* **Exercise directions**: Extract all lines in the data that contain the word "tone".

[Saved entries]
-------
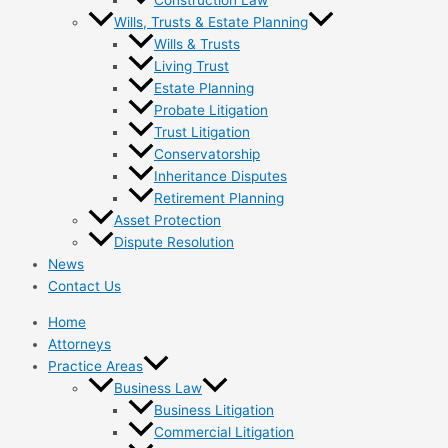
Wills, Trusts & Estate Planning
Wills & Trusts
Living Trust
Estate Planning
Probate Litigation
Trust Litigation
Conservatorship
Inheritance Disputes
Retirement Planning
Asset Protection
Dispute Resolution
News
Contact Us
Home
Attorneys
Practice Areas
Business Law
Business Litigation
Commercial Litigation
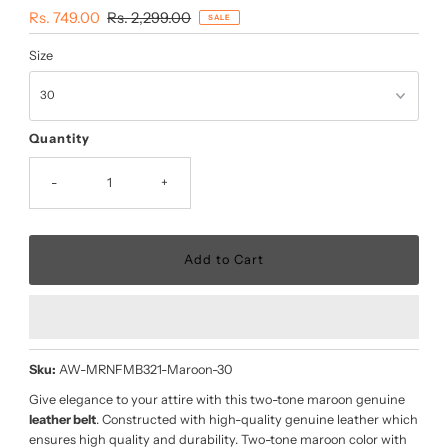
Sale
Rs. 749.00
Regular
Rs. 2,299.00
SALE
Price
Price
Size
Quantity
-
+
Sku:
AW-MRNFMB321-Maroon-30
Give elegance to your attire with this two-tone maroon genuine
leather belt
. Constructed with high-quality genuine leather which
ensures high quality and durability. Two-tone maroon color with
-------
* **Response**:
Give elegance to your attire with this two-tone maroon genuine
ensures high quality and durability. Two-tone maroon color with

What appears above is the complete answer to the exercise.